» Your objective: Go over the data below and say how many lines hold the word "Website". Only the number is needed.

» Given information:
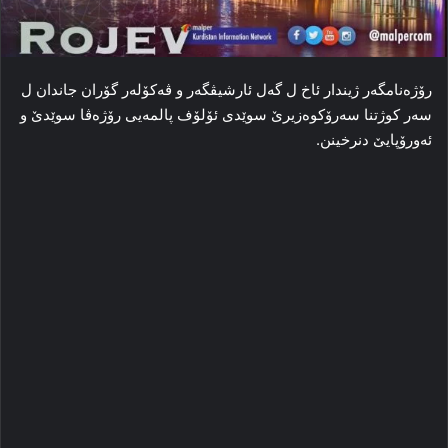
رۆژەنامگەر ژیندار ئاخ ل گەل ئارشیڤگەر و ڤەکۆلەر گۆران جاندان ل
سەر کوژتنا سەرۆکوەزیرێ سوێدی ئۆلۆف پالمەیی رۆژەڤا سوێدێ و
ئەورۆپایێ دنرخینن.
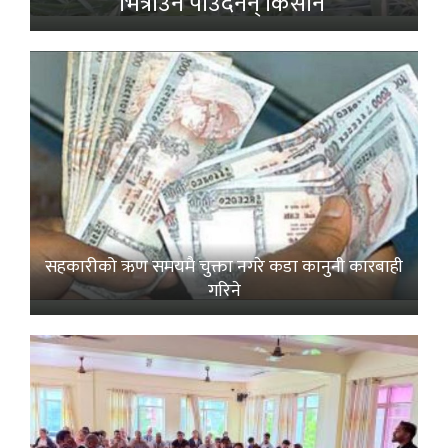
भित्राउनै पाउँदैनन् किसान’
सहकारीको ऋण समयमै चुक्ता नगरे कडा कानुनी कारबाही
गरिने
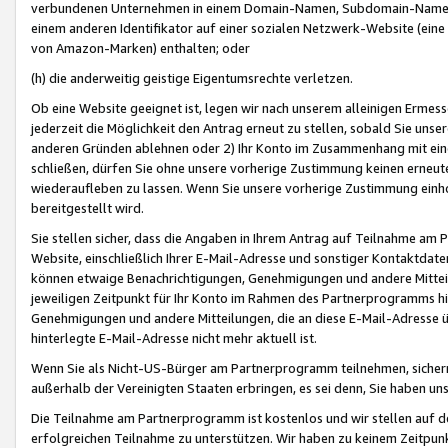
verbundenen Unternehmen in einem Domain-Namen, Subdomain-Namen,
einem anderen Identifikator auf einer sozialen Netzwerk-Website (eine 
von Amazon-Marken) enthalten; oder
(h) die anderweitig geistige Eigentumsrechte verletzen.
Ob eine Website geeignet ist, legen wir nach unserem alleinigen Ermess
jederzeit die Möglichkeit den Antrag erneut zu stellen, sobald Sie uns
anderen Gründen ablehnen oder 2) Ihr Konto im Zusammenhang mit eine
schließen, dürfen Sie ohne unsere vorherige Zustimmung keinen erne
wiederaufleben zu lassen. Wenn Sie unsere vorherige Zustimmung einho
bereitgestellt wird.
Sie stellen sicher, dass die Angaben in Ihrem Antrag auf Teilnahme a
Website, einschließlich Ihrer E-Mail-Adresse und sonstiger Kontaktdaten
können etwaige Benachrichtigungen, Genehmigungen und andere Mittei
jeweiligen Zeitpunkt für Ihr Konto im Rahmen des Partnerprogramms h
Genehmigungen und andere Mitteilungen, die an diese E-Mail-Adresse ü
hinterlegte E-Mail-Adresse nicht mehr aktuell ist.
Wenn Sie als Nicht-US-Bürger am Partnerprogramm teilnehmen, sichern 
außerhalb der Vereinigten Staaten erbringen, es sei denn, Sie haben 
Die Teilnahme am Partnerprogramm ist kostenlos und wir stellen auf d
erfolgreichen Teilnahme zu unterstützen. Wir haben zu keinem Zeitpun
==
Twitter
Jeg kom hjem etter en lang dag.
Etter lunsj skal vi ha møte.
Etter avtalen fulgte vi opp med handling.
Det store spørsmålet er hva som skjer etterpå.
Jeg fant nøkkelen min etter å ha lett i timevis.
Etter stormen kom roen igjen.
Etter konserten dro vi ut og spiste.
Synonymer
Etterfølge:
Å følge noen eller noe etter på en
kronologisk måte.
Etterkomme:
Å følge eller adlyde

» Result for this task: 3